=== Problem to solve ===
Among the lines below, list those containing the string "Search".

=== Data ===

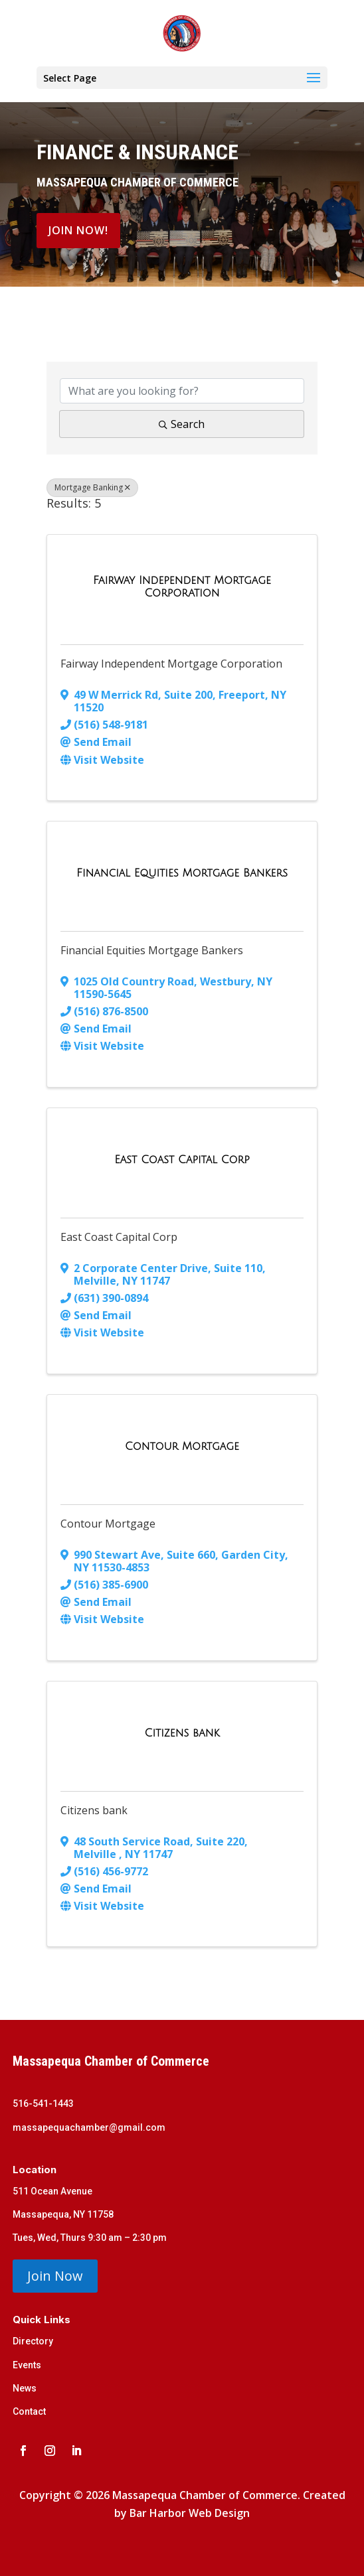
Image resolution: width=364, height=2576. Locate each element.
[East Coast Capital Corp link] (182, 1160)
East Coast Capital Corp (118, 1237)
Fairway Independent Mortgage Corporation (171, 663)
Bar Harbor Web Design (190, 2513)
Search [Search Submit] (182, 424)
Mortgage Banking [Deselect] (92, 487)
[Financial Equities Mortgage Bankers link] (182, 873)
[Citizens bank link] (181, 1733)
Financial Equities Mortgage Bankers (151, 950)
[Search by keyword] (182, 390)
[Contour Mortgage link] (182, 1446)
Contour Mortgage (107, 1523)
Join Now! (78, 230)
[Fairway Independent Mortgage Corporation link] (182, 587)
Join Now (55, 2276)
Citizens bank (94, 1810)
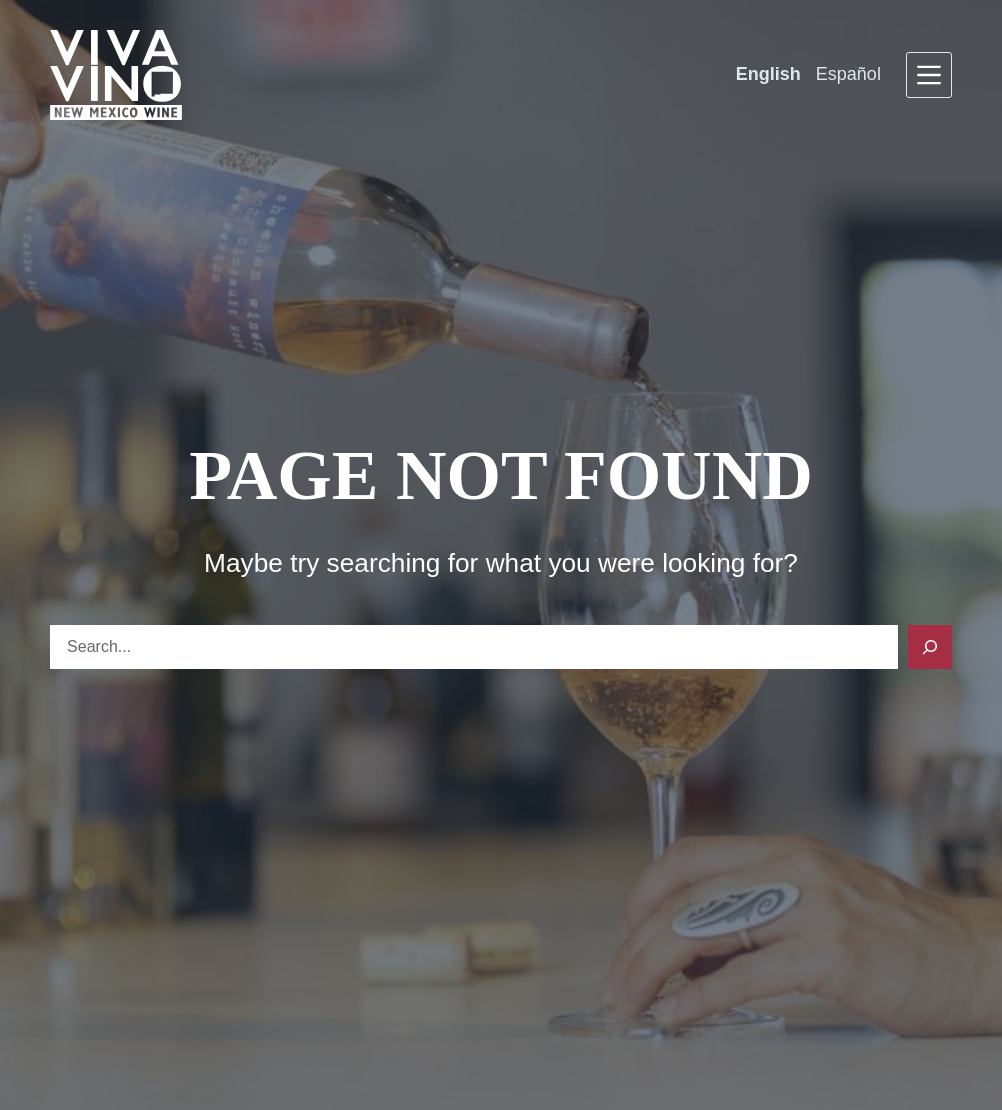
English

=== Reply ===
Search [Search Submit] (182, 424)
[Search by keyword] (182, 390)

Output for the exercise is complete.